The joint NASA-ESA Cassini space probe, exploring Saturn and her moons, has revealed extraordinary lakes and seas of liquid methane around the north pole of Titan. Scientists associated with the Cassini mission described a strange rectangular area of large seas, picked out by imaging instruments aboard the probe. I heard all about it at the recent American Geophysical Union Fall Meeting last month.
Elongated lakes and seas connected by long skinny peninsulas characterise the two seas picked out in the new image. Reminiscent of the topographic depressions in the basin and range province of USA, shaped by the movements of tectonic plates on America’s western fringe, there are suggestions that the large lakes seen on Titan may be tectonically shaped-seas.
“Scientists have been wondering why Titan’s lakes are where they are.
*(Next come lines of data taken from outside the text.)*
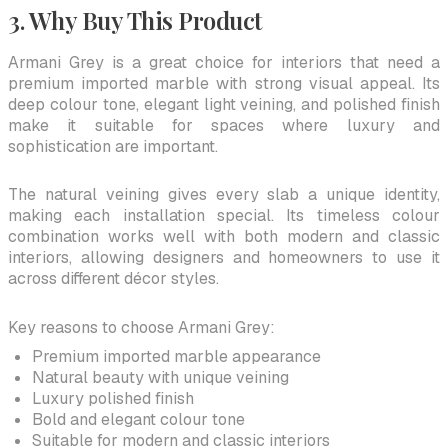
3. Why Buy This Product
Armani Grey is a great choice for interiors that need a
premium imported marble with strong visual appeal. Its
deep colour tone, elegant light veining, and polished finish
make it suitable for spaces where luxury and
sophistication are important.
The natural veining gives every slab a unique identity,
making each installation special. Its timeless colour
combination works well with both modern and classic
interiors, allowing designers and homeowners to use it
across different décor styles.
Key reasons to choose Armani Grey:
Premium imported marble appearance
Natural beauty with unique veining
Luxury polished finish
Bold and elegant colour tone
Suitable for modern and classic interiors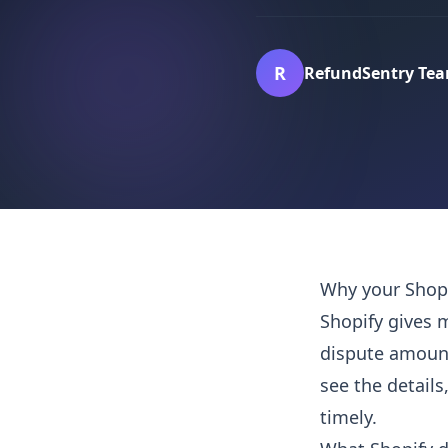
R
RefundSentry Te
Why your Shopi
Shopify gives 
dispute amount
see the details
timely.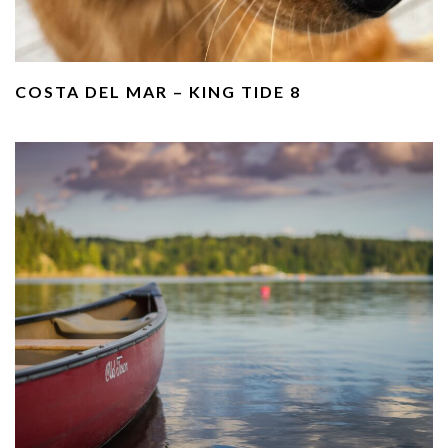
COSTA DEL MAR – KING TIDE 8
These images show us that the bedrock and geology must be creating a particularly inviting environment for lakes,” said Randolph Kirk, a Cassini RADAR team member at the US Geological Survey. “We think it may be something like the formation of the prehistoric lake called Lake Lahontan near Lake Tahoe in Nevada and California, where deformation of the crust created fissures that could be filled up with liquid.”
Scientists described the observations of huge polar lakes called Ligeia and Kraken on Titan, at the meeting of the American Geophysical Union in San Francisco, the world’s largest gathering of Earth scientists.
Alongside the two large liquid bodies picked out so clearly, there is a myriad of smaller lakes that are seen scattered around the pole of Titan. Their origins are unclear, with speculations ranging from volcanic crater lakes to giant sinkholes formed in dissolved Titan crust.
Marco Mastrogiuseppe from Sapienza University, Rome, described the results from RADAR imaging of the fluid bodies at Titan’s surface. “For the first time we were able to observe the topography of the subsurface of an extraterrestrial sea”, he explained.
Cassini’s RADAR has charted the areas of the lakes and seas near the pole, but has also bounced signals off the lake beds in the first depth soundings of an extraterrestrial sea.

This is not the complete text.